Cluster Exploration using Informative Manifold Projections
Stavros Gerolymatos, Xenophon Evangelopoulos, Vladimir Gusev, John Y. Goulermas
TL;DR
IMAPCE introduces an informative-manifold-projection framework for cluster exploration by jointly removing prior-knowledge structure and enforcing meaningful separation through a bi-objective loss on the Stiefel manifold. The method optimizes $f(\mathbf{V}) = \|\mathbf{X}-\mathbf{X}\mathbf{V}\mathbf{V}^T\|_F^2 - \alpha\|\mathbf{Y}-\mathbf{Y}\mathbf{V}\mathbf{V}^T\|_F^2 + \mu n \sum_{i=1}^{n}[\mathbf{x}_i^T\mathbf{V}(\mathbf{V}^T\mathbf{X}^T\mathbf{X}\mathbf{V})^{-1}\mathbf{V}^T\mathbf{x}_i]^2$ with $\mathbf{V}^T\mathbf{V}=\mathbf{I}$, and iteratively updates the prior data via a Dirichlet Process Gaussian Mixture Model to reveal progressively new structure. The approach is validated on synthetic data, UCI Adult data, and complex image datasets (MNIST/FMNSIT and CIFAR-100/FMNIST), outperforming ct-SNE, cPCA, and Fair-NeRV in both prior-removal and cluster-separation while remaining computationally efficient. This framework enables automated, interactive exploration of high-dimensional data by incorporating user-derived prior knowledge and guiding the discovery of latent patterns. Overall, IMAPCE advances scalable, informative visual analytics for high-dimensional clustering tasks.
Abstract
Dimensionality reduction (DR) is one of the key tools for the visual exploration of high-dimensional data and uncovering its cluster structure in two- or three-dimensional spaces. The vast majority of DR methods in the literature do not take into account any prior knowledge a practitioner may have regarding the dataset under consideration. We propose a novel method to generate informative embeddings which not only factor out the structure associated with different kinds of prior knowledge but also aim to reveal any remaining underlying structure.
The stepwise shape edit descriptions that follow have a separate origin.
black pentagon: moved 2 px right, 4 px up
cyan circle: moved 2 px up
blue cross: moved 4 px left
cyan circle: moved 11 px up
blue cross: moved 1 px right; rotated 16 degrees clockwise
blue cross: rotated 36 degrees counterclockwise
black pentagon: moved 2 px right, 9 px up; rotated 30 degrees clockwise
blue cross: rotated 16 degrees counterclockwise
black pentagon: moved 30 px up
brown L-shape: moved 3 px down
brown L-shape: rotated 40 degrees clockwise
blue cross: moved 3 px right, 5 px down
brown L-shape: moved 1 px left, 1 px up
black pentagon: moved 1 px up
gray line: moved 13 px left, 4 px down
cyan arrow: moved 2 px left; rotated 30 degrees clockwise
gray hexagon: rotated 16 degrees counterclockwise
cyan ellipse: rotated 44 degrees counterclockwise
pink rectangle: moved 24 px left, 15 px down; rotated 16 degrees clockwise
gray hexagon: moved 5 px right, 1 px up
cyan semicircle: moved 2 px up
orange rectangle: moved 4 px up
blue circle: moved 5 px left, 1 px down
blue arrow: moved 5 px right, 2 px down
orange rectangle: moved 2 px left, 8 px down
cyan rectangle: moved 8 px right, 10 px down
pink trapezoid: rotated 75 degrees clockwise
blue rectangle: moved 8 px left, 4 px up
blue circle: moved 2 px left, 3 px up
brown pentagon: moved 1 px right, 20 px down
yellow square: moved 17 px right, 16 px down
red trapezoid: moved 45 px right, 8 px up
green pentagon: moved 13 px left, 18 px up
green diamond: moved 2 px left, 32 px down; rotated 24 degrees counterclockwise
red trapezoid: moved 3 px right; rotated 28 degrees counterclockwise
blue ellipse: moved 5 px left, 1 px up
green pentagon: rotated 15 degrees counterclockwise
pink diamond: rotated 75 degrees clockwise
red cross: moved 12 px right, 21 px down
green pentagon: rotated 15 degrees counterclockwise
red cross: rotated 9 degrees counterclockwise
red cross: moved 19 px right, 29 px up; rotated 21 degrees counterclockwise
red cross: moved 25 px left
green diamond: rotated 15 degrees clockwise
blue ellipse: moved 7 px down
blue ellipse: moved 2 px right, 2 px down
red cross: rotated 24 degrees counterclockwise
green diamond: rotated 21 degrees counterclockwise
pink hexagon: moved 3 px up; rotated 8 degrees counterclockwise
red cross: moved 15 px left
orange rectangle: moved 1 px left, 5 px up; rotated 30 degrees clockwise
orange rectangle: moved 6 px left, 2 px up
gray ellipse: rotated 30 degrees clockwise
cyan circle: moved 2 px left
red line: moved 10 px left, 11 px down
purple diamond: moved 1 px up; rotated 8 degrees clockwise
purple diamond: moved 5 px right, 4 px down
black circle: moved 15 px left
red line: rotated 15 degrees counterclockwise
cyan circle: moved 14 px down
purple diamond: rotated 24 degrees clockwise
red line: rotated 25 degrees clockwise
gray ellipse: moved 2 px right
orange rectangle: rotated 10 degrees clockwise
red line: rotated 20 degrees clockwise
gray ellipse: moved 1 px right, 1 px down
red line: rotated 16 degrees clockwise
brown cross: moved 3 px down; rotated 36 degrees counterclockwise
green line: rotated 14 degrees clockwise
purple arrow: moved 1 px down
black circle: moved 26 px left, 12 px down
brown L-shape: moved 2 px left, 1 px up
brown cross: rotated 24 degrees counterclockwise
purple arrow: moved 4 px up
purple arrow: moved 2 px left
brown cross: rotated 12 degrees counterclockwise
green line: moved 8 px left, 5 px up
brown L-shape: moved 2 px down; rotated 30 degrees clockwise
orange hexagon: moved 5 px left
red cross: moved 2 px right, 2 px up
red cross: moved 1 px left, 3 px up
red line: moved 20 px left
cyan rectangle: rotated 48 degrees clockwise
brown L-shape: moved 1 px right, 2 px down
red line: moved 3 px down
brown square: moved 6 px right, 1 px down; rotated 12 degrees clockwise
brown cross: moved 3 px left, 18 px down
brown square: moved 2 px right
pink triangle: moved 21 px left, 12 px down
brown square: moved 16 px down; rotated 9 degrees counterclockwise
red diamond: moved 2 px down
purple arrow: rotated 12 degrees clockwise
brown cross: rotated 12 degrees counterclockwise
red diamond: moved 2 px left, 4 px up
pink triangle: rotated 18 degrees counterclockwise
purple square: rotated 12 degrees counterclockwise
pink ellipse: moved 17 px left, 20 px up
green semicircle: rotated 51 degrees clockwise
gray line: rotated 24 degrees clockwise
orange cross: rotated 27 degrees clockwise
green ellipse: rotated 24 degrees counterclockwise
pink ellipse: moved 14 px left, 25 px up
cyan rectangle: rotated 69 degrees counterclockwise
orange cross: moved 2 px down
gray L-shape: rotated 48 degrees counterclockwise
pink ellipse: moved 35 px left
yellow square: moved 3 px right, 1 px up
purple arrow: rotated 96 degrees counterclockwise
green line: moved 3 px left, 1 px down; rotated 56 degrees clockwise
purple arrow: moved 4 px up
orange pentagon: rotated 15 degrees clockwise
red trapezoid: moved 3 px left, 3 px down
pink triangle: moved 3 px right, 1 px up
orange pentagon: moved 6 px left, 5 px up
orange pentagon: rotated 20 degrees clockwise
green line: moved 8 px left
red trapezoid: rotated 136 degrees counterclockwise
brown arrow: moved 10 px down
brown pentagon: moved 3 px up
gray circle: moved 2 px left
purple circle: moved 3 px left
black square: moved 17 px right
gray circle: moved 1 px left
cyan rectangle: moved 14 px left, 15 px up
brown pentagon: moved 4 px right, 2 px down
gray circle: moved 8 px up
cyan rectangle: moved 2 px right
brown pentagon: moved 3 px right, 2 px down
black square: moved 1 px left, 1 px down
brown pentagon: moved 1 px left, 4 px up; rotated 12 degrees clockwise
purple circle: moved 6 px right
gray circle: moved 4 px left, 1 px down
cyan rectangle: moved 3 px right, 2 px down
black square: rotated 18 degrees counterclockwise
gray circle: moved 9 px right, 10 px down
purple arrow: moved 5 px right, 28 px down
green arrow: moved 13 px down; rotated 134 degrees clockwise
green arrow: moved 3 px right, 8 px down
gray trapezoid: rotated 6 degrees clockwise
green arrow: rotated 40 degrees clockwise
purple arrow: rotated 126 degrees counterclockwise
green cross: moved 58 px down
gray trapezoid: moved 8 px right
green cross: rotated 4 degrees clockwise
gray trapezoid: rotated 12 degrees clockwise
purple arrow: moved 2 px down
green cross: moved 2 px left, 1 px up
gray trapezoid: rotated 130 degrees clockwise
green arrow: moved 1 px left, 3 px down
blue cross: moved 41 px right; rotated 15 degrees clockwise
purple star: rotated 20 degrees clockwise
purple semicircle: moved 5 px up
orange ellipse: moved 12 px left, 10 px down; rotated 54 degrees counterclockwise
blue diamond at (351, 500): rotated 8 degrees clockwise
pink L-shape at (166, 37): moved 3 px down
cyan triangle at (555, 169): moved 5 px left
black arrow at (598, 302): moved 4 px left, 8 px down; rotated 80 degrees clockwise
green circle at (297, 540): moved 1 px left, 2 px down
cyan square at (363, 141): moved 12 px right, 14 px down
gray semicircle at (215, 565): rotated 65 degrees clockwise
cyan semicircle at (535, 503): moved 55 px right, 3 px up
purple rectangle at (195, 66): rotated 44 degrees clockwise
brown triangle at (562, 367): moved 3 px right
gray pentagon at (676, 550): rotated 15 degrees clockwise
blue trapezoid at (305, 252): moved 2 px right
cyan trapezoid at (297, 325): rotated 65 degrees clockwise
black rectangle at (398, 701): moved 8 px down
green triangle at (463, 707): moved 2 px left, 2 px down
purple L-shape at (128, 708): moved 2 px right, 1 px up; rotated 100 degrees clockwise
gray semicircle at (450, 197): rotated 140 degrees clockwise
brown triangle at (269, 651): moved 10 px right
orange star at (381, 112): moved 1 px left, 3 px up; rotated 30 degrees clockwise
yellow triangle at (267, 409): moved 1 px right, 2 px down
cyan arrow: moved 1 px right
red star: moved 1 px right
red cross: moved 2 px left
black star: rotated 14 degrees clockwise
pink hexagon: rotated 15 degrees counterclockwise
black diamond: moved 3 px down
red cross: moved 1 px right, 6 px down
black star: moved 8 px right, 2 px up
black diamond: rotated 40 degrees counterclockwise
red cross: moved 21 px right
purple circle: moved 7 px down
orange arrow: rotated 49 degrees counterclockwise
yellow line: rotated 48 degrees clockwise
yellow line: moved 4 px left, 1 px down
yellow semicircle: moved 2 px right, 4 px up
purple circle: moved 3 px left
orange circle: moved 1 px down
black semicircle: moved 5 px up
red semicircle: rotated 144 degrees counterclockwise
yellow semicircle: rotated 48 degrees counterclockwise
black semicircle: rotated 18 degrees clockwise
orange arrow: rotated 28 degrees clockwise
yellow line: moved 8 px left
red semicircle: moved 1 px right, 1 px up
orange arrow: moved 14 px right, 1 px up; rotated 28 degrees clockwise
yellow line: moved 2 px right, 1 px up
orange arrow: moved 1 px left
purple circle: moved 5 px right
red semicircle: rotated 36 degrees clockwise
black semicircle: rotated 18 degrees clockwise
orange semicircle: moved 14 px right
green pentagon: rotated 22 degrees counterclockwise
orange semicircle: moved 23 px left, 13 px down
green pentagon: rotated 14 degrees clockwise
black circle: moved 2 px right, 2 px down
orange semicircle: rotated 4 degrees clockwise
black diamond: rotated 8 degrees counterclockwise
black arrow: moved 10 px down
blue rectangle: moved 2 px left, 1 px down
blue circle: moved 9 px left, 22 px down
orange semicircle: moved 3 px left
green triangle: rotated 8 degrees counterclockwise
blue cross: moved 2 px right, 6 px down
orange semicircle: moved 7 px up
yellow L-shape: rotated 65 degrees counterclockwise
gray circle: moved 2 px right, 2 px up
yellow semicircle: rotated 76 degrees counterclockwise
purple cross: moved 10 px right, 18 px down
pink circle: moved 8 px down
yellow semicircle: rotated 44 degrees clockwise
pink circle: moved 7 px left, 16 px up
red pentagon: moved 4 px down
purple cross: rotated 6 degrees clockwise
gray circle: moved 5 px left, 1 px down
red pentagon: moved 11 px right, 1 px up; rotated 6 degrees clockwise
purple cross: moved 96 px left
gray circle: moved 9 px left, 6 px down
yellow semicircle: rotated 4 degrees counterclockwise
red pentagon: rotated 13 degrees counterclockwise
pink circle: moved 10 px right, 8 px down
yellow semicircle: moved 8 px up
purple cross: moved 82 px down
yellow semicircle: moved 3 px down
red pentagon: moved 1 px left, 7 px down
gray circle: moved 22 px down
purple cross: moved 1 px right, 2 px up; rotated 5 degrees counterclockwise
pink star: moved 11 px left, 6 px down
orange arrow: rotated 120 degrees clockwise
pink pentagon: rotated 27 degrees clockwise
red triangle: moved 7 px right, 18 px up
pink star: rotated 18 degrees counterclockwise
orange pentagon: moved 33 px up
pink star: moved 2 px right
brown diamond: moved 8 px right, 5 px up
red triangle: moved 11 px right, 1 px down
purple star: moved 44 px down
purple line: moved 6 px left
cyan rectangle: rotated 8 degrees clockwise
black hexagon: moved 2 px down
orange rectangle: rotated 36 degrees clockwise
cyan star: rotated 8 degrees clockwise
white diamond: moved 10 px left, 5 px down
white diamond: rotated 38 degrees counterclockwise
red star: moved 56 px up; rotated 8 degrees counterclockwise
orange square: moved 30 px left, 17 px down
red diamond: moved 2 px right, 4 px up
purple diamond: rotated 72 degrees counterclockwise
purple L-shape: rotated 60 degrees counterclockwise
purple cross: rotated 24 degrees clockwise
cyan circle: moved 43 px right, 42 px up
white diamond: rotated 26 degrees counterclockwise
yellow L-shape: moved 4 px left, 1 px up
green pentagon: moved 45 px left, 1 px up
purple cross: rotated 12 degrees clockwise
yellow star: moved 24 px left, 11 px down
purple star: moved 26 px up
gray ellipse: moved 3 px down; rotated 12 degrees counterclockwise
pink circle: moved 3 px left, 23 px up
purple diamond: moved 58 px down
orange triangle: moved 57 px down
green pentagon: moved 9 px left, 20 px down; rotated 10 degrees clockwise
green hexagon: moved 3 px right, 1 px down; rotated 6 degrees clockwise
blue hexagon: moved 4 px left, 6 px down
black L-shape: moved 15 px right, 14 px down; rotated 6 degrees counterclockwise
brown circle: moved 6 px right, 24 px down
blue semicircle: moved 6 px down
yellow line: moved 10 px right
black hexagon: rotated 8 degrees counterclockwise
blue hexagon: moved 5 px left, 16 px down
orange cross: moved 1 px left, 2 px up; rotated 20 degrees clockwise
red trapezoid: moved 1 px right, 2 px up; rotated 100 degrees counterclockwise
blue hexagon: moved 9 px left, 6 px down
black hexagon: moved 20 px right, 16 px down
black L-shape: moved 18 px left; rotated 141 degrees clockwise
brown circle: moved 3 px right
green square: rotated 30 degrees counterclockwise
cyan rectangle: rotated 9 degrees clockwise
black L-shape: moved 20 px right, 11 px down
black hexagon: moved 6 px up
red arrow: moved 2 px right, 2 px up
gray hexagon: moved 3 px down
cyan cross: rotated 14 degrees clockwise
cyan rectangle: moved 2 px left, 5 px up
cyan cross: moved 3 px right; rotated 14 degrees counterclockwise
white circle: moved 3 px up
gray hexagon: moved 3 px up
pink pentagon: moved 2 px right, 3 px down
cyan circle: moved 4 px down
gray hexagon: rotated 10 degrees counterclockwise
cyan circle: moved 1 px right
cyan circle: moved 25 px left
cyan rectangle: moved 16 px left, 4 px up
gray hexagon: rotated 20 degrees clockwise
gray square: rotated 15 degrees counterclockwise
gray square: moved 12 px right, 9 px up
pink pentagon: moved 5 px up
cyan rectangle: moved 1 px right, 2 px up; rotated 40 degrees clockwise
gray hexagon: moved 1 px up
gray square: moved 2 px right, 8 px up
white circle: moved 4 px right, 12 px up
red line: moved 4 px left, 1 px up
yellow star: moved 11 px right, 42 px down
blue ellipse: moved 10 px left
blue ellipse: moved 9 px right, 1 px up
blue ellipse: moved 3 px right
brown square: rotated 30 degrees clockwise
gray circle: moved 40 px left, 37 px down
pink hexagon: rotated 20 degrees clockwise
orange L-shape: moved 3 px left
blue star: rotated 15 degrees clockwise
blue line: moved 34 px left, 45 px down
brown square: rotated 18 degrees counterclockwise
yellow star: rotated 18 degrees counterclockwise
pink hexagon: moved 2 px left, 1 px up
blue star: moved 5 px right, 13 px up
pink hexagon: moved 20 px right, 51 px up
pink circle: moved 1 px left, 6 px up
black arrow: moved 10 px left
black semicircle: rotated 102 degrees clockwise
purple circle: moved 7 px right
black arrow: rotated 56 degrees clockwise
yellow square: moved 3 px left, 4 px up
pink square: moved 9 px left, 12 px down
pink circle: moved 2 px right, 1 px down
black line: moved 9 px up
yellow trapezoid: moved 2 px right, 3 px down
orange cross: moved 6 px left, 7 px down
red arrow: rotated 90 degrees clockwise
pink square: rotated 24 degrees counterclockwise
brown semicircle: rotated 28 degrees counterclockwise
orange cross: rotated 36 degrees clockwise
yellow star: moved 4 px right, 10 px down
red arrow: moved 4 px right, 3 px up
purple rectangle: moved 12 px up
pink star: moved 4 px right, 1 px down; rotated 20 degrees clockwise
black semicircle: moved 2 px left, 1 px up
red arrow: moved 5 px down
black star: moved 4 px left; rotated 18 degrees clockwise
To achieve this, we employ a linear combination of two objectives: firstly, contrastive PCA that discounts the structure associated with the prior information, and secondly, kurtosis projection pursuit which ensures meaningful data separation in the obtained embeddings. We formulate this task as a manifold optimization problem and validate it empirically across a variety of datasets considering three distinct types of prior knowledge. Lastly, we provide an automated framework to perform iterative visual exploration of high-dimensional data.